The Council approved replacing the committee with the version that had existed under the previous Council system – the Bond Oversight Committee – after some Council members voiced concerns that not every Council district would be represented on the committee. The current incarnation will thus not include appointees from the land-use commissions.

Rojas said the decision was made without seeking any input from the Zoning and Platting Commission.

“I sent Council a very strongly worded email in response,” he told the Austin Monitor on Thursday. From his perspective, a committee focusing on bonds would benefit from land-use commissioners, who deal regularly with city infrastructure.

In addition, some new bylaws drafted by the Zoning and Platting Commission aimed at creating joint committees with the Planning Commission were rebuffed by city attorney Brent Lloyd at a Tuesday meeting. Lloyd said the commission’s proposal to establish a committee dealing with codes and ordinances would mean that members of the Zoning and Platting Commission would be participating in decisions outside the purview of their commission.

“You do not presently under code have authority to initiate land development code amendments,” Lloyd said.

Lloyd appeared to be under the impression that the commission was trying to set up a “parallel” committee to the Planning Commission’s existing Committee on Codes and Ordinances. Rojas interjected, clarifying that every proposed new committee from the Zoning and Platting Commission was intended to be a joint venture with the Planning Commission.

“I think the genesis for doing this was that we’ve only had one half of the city’s voice on Codes and Ordinances,” said Rojas. “That’s why the Boards and Commissions Task Force recommended (joint committees).

“What we’re saying is, ‘Here’s our joint committee proposal – share your authority with us so we have a bigger picture of the city,’” he continued.

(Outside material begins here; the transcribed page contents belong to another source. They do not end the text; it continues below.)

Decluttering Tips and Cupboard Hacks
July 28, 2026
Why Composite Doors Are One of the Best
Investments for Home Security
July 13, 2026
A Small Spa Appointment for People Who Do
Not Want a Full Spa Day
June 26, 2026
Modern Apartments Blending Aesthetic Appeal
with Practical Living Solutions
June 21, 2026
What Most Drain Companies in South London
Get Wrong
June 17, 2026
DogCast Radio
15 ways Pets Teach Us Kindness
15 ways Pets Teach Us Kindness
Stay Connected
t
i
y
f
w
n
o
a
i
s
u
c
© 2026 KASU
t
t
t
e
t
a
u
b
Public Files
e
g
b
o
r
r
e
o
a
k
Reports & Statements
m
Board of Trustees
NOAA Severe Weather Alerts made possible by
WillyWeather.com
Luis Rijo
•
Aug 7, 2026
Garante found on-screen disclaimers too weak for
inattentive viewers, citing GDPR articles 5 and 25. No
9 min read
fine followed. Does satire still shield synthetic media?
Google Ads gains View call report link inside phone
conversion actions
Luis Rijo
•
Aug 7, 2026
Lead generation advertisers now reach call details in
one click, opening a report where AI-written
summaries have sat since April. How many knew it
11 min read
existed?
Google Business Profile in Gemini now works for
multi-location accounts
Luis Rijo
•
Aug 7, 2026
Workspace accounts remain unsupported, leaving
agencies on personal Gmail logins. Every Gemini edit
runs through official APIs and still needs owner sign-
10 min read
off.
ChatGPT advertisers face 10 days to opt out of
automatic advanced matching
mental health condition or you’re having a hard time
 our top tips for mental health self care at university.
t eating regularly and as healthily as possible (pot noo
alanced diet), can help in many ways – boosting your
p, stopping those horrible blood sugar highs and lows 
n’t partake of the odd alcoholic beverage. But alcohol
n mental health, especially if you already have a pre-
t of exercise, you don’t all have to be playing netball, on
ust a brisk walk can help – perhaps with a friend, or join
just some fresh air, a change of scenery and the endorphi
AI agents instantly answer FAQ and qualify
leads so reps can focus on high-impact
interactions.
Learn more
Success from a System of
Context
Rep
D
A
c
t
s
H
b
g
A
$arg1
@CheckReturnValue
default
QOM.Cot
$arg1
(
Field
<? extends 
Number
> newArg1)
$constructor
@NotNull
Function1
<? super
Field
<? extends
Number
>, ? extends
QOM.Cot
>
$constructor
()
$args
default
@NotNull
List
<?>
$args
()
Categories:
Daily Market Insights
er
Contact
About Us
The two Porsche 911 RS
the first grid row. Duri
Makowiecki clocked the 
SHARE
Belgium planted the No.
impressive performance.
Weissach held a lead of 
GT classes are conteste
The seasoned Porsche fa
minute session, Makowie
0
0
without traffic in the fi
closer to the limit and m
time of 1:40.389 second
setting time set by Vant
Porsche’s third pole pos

Vice Chair Jackie Goodman, a former member of Council who played a key role in creating the Zoning and Platting Commission 15 years ago, was also disgruntled by the suggestion that the commission did not have the ability to draft code amendments. That was news to her.

“At the time of creation of this commission, there was no difference between Zoning and Platting and the Planning Commission in purview,” Goodman said. “So when did this all come up?”

“I think the distinctions I’m making have been present since this commission was established,” responded Lloyd.

“Well, I challenge your position, and I’ll be working on that,” said Goodman. “That was not the intent of the original ordinance on this commission.”